Klein, aber oho

Von Robert Poth · · 1999/07

Mikrokredite mögen kein Allheilmittel gegen die Armut sein. Aber ihre rasche Expansion beweist zumindest eines: Der Bedarf ist gewaltig.

Es ist nachweislich möglich, Menschen einen Ausweg aus der Armut zu bieten, und diese Tätigkeit selbsttragend zu finanzieren. Für Michael Chu von Accion Internacional eine geradezu „revolutionäre Errungenschaft“. Accion Internacional ist eine US-Organisation, die in Nord- und Südamerika Pionierarbeit in Sachen „Mikrokredit“ geleistet hat.

Das Konzept – die Vergabe kleiner Kredite an Arme, um ihnen den Einstieg in selbständige Erwerbstätigkeiten zu ermöglichen – hat jedenfalls eingeschlagen. Heute gibt es nach Weltbankangaben weltweit rund 7.000 Mikrokreditprogramme, einige hundert auch in Industrieländern, mit etwa 16 Millionen TeilnehmerInnen. Der Schwerpunkt liegt derzeit in Asien, insbesondere in Bangladesch, wo fünf der zehn größten Programme bestehen.

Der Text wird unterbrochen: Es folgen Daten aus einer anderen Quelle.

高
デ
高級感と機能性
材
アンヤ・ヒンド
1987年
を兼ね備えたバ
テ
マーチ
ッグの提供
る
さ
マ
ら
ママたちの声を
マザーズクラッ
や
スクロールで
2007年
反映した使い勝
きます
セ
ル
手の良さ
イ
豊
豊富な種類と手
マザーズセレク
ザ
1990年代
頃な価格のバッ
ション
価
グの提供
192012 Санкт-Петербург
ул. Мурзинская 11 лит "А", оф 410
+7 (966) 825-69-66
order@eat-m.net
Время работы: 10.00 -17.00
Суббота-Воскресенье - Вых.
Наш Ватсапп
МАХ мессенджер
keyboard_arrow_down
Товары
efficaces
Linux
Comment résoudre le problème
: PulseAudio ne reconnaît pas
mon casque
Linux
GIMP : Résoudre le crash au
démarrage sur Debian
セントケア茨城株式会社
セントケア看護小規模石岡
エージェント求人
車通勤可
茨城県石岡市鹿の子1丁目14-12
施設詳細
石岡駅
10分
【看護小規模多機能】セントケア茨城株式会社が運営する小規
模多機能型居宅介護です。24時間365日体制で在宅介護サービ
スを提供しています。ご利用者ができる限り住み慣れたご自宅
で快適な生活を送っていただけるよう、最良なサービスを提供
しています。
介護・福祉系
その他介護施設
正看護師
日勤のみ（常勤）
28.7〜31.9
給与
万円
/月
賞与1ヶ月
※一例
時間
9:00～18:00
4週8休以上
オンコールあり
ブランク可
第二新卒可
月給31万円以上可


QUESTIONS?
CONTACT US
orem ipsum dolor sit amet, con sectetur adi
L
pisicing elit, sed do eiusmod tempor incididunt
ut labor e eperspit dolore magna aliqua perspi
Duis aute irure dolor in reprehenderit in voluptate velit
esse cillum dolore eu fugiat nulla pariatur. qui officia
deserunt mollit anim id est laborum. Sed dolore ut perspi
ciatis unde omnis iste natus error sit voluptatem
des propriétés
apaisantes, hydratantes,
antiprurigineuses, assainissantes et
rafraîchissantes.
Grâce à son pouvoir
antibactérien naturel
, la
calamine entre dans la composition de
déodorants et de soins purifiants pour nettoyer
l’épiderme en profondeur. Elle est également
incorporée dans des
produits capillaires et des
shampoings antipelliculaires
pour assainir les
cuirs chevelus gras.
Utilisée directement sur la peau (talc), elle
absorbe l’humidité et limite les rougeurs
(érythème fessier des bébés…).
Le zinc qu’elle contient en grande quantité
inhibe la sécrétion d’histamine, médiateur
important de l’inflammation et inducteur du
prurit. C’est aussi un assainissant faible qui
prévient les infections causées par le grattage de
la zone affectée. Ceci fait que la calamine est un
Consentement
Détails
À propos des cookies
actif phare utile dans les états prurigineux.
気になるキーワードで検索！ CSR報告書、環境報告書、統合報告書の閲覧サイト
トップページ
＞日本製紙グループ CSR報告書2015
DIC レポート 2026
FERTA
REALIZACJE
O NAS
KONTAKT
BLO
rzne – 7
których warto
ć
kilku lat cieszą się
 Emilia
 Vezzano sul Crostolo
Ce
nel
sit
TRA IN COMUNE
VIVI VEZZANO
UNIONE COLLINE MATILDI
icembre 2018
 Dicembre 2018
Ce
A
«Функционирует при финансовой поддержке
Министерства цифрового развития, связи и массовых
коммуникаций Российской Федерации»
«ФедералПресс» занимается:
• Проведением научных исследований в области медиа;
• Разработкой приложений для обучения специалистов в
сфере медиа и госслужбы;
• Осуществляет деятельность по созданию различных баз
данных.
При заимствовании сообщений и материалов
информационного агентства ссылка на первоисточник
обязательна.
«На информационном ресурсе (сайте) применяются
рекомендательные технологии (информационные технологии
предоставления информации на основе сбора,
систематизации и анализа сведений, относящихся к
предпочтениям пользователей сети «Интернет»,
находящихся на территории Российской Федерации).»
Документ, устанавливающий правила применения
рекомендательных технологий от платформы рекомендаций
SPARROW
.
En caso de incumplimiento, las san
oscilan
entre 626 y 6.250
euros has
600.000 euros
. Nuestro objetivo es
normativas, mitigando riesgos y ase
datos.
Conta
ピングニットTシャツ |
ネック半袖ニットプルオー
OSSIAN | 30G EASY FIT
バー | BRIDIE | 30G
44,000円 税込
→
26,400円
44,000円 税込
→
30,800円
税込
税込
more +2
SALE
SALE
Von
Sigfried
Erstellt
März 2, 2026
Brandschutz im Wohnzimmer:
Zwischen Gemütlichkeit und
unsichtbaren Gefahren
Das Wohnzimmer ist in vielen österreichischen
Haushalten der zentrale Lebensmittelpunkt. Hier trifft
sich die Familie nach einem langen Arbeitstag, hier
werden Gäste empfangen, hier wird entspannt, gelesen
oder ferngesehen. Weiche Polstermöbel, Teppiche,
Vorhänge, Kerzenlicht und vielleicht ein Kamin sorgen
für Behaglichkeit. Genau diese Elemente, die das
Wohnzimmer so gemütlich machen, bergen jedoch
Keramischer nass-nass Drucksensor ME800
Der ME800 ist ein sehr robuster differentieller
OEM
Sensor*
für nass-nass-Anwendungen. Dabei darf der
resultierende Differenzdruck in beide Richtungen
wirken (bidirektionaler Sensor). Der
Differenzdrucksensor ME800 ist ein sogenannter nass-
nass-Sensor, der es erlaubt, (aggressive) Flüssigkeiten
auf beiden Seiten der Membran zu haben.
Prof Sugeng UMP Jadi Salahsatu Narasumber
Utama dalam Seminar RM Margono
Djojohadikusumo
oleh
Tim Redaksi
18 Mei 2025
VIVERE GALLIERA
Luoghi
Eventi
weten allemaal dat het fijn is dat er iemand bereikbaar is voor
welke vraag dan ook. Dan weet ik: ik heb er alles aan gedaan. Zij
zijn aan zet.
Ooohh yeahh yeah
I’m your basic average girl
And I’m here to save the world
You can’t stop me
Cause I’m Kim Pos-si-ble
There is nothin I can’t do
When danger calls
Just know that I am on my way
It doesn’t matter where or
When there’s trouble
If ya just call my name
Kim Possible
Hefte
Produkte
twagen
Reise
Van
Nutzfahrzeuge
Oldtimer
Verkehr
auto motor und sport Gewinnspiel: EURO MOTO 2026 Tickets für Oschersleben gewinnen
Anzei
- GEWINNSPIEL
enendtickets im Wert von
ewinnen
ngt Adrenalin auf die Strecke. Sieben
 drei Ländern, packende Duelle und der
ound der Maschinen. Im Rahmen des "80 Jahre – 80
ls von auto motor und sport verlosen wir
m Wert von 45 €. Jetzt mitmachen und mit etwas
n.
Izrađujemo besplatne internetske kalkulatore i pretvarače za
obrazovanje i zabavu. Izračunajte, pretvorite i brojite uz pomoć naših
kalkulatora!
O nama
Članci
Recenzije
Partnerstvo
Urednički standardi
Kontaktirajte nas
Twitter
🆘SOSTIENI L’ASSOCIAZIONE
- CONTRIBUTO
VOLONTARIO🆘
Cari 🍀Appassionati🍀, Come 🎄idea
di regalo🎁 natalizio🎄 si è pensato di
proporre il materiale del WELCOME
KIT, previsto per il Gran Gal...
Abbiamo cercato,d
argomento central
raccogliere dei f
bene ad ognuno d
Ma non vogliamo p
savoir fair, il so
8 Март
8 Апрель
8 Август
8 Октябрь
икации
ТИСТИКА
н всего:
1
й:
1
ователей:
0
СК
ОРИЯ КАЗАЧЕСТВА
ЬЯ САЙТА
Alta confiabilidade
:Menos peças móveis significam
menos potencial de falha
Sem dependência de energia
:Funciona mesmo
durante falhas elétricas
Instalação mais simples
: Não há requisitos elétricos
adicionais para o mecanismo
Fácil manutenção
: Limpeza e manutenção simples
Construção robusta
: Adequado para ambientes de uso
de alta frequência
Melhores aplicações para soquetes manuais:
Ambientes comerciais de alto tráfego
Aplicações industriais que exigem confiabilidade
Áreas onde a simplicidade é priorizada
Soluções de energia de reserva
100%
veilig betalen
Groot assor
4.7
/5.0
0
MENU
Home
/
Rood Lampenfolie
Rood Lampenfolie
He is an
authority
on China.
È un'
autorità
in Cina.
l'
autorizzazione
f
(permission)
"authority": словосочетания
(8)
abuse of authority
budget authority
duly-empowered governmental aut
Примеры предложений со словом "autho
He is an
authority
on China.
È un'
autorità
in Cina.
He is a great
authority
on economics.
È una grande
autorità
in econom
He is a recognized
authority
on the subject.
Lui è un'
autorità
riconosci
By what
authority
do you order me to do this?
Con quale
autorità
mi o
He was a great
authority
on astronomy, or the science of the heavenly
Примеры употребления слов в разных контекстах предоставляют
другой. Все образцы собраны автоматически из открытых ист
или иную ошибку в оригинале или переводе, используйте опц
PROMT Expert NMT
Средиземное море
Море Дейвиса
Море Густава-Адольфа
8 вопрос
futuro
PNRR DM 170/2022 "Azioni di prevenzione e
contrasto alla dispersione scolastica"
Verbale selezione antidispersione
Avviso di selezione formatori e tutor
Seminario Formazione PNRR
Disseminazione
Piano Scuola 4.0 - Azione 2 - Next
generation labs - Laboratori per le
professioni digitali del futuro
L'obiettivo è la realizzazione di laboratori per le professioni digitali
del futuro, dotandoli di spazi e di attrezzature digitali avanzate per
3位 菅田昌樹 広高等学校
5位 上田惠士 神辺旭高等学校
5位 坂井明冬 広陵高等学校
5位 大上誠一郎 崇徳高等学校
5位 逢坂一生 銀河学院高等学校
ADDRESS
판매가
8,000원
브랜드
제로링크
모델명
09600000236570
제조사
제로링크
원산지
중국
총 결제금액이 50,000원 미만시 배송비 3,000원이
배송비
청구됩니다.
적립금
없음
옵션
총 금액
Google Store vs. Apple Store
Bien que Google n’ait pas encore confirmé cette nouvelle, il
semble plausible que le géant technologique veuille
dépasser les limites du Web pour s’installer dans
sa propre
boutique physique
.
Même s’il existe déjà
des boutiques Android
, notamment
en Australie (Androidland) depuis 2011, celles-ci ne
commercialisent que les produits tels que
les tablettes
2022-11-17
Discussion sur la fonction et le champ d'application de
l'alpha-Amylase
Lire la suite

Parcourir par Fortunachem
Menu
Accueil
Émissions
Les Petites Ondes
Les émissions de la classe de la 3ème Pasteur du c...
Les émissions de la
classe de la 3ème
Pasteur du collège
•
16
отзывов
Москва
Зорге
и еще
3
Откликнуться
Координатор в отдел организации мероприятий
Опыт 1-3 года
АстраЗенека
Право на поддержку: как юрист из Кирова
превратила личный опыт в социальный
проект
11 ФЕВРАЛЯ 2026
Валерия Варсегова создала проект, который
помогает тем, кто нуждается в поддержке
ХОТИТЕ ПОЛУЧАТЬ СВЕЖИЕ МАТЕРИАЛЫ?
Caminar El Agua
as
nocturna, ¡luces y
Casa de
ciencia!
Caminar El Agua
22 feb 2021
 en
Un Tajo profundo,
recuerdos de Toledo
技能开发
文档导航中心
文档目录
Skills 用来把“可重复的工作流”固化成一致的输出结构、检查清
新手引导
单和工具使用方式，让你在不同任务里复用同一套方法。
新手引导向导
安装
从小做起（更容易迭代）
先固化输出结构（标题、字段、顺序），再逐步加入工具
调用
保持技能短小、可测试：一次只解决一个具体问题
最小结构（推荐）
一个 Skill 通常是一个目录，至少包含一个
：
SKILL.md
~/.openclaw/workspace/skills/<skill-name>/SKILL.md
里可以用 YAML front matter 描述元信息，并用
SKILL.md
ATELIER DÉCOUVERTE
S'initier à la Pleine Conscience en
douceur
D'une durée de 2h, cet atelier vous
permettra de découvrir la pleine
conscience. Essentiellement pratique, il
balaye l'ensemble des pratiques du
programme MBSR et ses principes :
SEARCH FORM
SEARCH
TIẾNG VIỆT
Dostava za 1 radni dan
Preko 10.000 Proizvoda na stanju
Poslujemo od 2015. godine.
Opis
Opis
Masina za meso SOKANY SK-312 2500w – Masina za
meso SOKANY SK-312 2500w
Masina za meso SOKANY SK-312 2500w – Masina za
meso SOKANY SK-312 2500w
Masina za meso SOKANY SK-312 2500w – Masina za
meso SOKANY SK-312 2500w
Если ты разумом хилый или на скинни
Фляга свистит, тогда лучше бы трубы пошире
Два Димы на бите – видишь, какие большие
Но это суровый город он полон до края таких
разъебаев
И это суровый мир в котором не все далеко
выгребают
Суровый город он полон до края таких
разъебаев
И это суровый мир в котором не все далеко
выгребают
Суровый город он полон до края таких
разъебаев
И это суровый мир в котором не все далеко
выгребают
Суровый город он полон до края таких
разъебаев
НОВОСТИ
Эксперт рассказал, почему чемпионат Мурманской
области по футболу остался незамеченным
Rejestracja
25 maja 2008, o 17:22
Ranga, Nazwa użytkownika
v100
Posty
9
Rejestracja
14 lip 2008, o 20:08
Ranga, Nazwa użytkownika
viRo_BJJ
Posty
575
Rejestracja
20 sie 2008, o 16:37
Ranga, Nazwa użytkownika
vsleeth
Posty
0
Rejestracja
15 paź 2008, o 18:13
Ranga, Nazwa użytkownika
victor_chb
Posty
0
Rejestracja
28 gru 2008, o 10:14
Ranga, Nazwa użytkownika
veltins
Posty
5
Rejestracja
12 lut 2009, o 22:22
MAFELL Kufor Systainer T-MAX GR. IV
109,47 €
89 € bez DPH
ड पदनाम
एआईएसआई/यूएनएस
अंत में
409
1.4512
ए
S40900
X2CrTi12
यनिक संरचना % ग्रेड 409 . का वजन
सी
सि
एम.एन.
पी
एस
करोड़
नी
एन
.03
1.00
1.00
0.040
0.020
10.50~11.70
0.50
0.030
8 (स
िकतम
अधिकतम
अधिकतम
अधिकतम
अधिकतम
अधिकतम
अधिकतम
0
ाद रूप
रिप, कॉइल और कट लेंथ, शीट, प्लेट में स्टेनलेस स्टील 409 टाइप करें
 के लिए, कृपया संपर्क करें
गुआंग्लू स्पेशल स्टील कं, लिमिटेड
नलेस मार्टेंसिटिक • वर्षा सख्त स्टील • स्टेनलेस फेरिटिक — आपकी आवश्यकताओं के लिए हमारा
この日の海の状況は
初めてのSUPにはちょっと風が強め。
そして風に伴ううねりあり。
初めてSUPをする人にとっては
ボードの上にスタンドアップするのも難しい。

Die weltweiten Spareinlagen von Mikrokreditprogrammen wurden 1997 auf 1,33 Millarden US-Dollar geschätzt. Und der Sektor scheint rasch zu expandieren: 2005 könnte es mehr als 55 Millionen MikrokreditkundInnen geben (siehe Grafik), wobei sich das Gewicht nach Afrika verlagern dürfte. Dort rechnet man mit einer Verelffachung des Kundenstocks bis 2005.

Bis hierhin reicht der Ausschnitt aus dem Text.